TASK PROMPT: What lines of the data below hold "нами"? Show them.
++++ TASK MATERIAL ++++
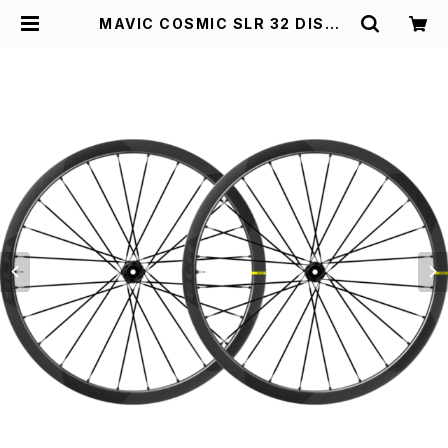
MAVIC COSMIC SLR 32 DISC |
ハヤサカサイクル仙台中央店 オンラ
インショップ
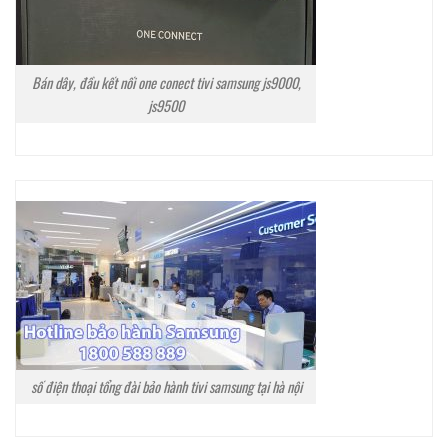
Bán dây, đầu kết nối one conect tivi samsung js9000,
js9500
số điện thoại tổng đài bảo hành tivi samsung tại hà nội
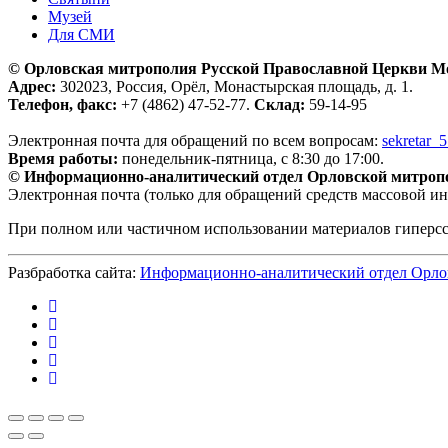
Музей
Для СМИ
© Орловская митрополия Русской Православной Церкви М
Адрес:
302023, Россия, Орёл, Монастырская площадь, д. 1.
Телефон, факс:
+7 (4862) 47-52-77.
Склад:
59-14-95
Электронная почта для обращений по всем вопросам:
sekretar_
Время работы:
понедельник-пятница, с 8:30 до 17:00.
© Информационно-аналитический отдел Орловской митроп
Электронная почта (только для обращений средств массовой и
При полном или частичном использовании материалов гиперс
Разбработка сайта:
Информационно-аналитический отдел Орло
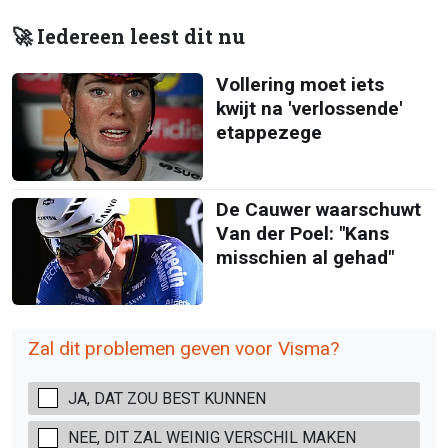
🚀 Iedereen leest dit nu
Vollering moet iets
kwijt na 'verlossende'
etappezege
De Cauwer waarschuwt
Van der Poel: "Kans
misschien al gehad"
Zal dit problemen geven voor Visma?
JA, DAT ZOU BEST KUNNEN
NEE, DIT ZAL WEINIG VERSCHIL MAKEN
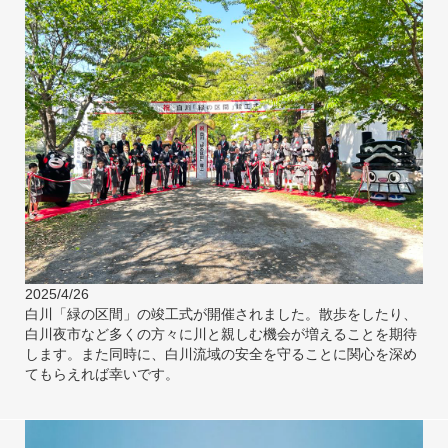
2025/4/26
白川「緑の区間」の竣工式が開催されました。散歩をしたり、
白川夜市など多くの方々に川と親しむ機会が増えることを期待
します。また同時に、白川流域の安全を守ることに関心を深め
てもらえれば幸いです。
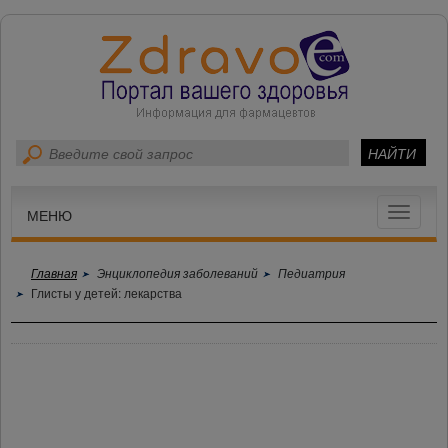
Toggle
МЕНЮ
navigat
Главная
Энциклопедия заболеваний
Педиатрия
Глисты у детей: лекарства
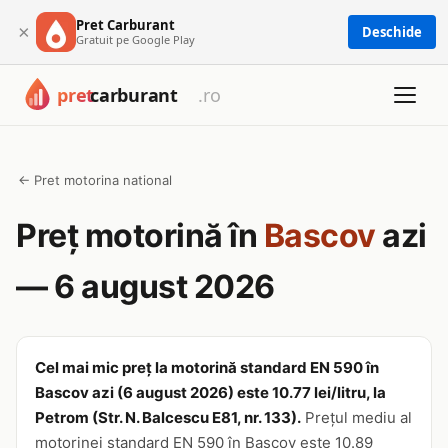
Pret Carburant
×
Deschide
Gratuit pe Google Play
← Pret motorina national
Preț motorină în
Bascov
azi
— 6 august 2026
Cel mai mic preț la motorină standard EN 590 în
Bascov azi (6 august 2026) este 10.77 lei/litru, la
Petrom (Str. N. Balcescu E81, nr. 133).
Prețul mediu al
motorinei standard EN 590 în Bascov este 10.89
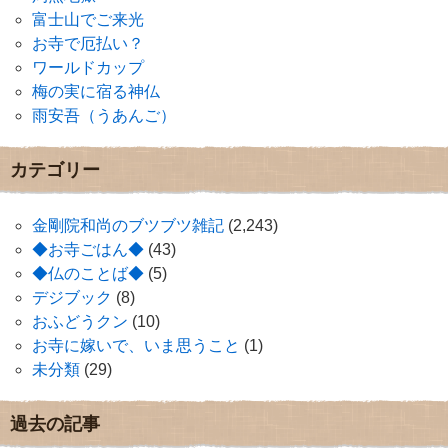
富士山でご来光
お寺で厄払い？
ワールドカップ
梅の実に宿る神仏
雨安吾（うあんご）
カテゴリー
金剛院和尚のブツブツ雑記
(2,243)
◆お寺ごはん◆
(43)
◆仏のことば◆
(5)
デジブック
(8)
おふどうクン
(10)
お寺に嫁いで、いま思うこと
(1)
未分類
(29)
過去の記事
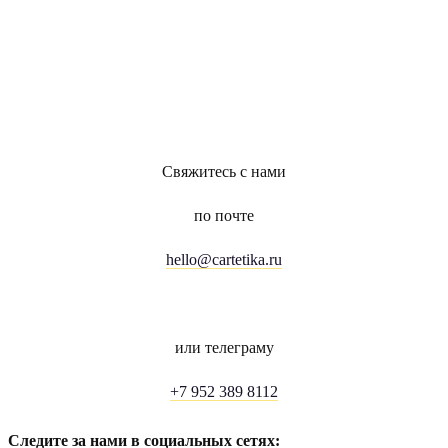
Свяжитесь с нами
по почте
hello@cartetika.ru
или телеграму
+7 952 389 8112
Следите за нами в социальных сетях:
++++
++++ TASK MATERIAL ++++
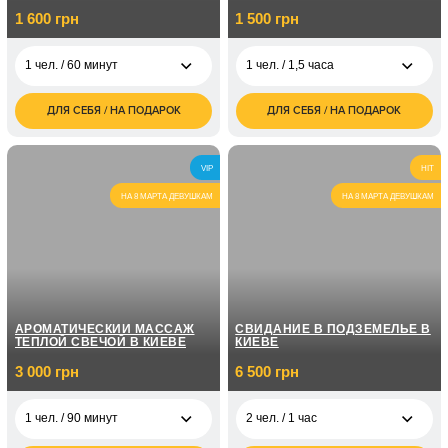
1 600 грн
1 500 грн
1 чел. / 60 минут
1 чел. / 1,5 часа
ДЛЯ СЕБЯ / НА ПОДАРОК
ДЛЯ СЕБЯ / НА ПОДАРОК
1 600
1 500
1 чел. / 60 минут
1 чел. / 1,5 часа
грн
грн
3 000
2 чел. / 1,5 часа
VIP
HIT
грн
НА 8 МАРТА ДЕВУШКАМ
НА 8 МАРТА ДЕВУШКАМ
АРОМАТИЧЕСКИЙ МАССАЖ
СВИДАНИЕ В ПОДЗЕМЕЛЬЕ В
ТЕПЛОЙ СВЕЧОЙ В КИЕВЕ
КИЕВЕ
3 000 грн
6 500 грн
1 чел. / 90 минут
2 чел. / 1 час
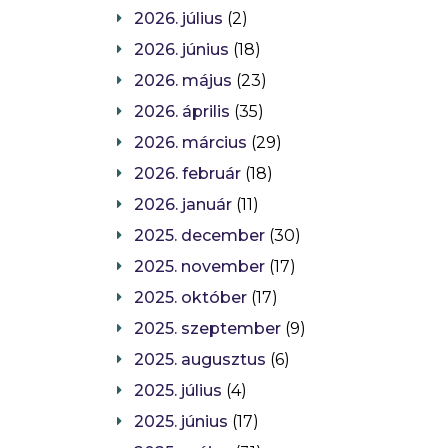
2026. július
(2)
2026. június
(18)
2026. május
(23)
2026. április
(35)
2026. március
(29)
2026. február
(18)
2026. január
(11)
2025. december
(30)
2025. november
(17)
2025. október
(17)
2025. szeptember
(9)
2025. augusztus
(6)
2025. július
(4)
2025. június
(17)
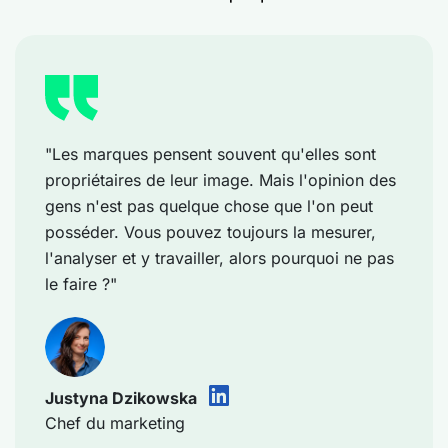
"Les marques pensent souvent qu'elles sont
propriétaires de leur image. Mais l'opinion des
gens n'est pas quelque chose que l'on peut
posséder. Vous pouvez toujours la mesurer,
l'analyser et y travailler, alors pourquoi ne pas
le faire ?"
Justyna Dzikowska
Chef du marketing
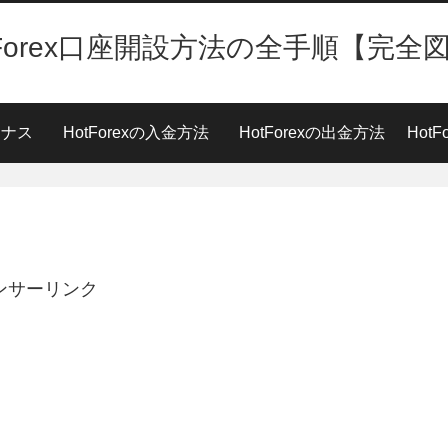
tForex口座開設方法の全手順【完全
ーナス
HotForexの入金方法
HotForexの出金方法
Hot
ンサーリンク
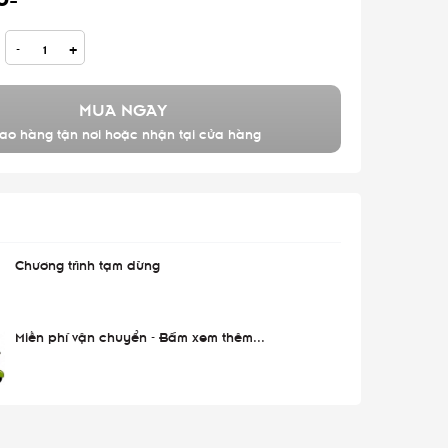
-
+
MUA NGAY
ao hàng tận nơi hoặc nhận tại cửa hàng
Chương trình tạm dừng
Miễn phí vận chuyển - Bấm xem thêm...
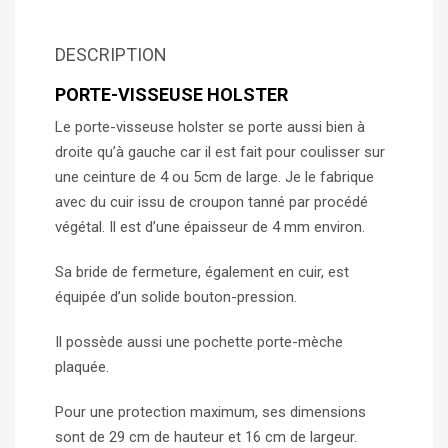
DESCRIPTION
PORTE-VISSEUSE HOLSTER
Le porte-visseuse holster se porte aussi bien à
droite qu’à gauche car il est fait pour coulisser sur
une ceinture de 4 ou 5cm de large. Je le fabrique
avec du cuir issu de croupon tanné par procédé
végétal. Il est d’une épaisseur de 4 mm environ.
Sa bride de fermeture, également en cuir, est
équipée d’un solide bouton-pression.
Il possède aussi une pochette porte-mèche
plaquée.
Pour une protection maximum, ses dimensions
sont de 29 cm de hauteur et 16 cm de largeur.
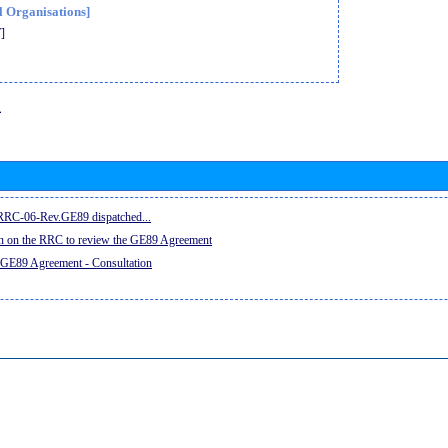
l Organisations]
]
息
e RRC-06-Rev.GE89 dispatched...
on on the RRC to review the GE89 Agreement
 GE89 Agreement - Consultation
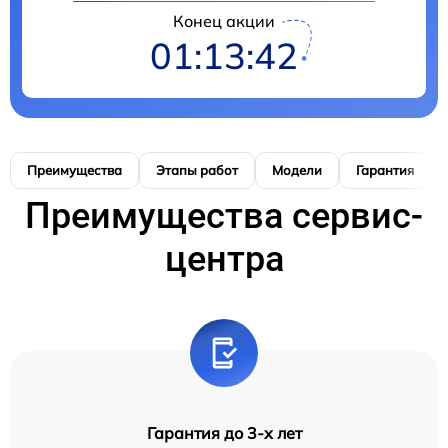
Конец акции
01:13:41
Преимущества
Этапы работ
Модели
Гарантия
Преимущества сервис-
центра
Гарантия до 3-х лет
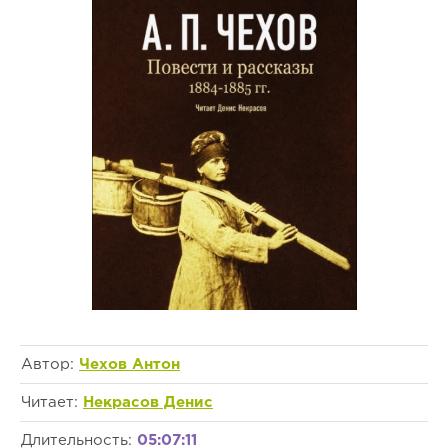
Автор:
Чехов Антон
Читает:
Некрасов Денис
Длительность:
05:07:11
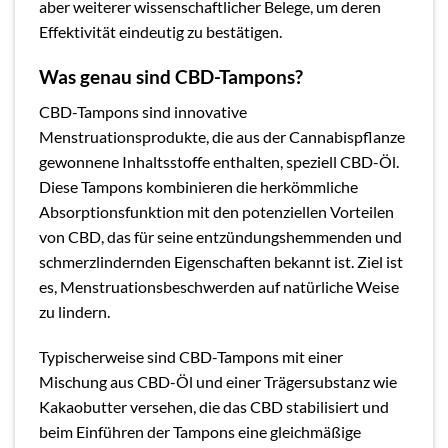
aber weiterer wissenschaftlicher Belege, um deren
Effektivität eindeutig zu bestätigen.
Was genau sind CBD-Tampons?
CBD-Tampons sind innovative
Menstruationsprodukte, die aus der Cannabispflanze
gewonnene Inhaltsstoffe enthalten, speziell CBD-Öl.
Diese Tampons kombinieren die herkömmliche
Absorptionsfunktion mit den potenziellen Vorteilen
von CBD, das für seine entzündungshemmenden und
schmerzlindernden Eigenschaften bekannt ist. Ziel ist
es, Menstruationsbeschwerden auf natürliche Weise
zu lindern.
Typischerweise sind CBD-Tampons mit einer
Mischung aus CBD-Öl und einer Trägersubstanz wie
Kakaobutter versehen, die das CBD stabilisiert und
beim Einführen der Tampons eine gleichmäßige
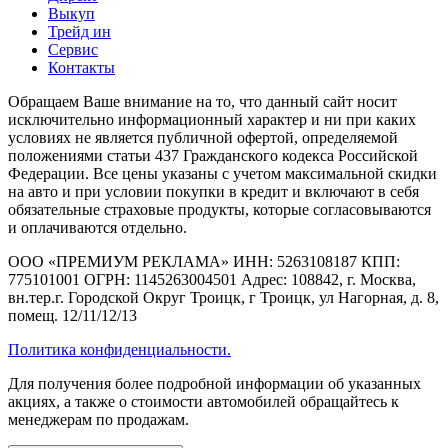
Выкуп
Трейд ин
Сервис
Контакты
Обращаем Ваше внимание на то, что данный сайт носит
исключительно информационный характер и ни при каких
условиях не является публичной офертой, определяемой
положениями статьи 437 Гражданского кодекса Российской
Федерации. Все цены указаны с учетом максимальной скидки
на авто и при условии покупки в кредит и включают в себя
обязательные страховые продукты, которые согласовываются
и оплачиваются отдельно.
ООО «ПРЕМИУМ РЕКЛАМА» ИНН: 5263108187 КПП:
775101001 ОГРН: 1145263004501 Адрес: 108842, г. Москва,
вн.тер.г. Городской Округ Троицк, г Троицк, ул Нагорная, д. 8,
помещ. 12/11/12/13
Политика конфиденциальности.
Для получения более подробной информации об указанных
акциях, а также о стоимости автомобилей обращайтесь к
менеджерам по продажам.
++++
++++ TASK MATERIAL ++++
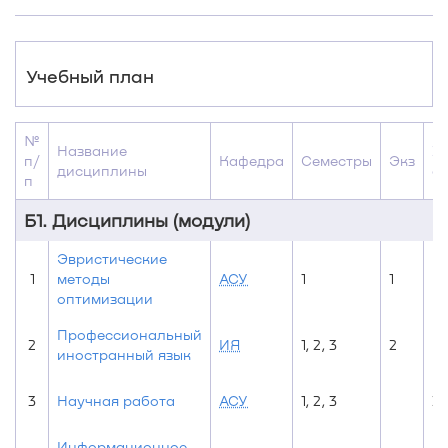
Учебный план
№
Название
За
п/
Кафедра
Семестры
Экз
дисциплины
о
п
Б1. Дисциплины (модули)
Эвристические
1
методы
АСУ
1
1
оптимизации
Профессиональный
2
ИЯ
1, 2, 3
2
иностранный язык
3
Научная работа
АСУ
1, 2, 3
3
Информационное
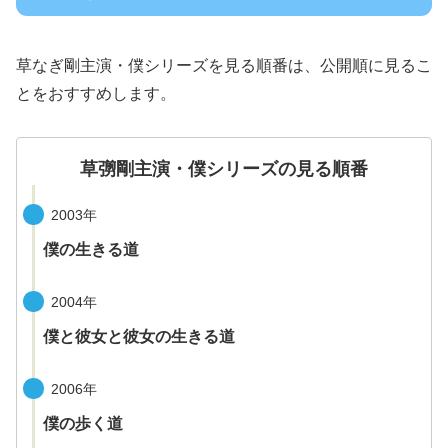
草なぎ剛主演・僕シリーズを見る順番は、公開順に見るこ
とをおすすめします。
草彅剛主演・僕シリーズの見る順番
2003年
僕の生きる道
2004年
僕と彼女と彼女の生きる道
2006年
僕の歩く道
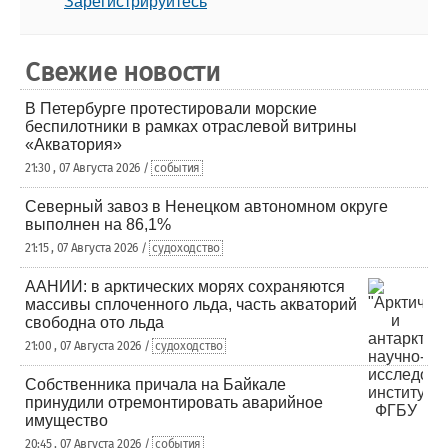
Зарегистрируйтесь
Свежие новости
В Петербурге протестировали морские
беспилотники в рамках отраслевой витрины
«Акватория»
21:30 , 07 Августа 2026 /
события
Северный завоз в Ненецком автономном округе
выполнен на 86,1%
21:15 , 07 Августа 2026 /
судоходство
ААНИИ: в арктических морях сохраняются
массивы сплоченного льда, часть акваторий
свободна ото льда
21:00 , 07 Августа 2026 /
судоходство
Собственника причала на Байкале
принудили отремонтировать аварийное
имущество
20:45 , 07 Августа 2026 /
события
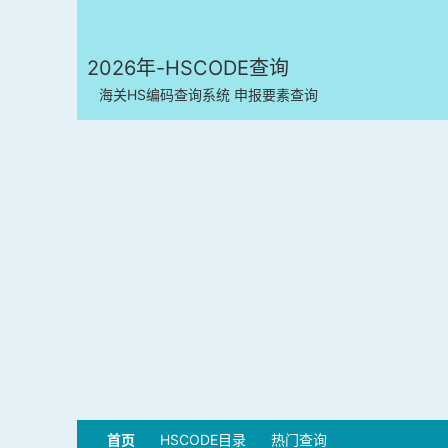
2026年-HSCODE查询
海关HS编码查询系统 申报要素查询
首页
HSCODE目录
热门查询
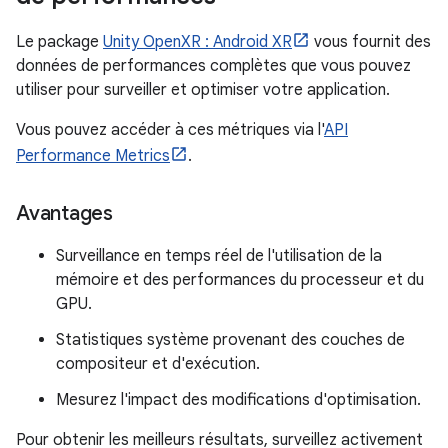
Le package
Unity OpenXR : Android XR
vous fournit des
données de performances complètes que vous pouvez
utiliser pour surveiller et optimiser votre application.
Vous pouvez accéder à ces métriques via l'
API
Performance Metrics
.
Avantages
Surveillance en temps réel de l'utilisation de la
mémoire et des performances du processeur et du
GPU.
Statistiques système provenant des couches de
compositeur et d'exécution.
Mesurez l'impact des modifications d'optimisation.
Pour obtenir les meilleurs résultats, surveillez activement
++++
ANSWER TO THIS PROBLEM:
Свяжитесь с нами
Следите за нами в социальных сетях:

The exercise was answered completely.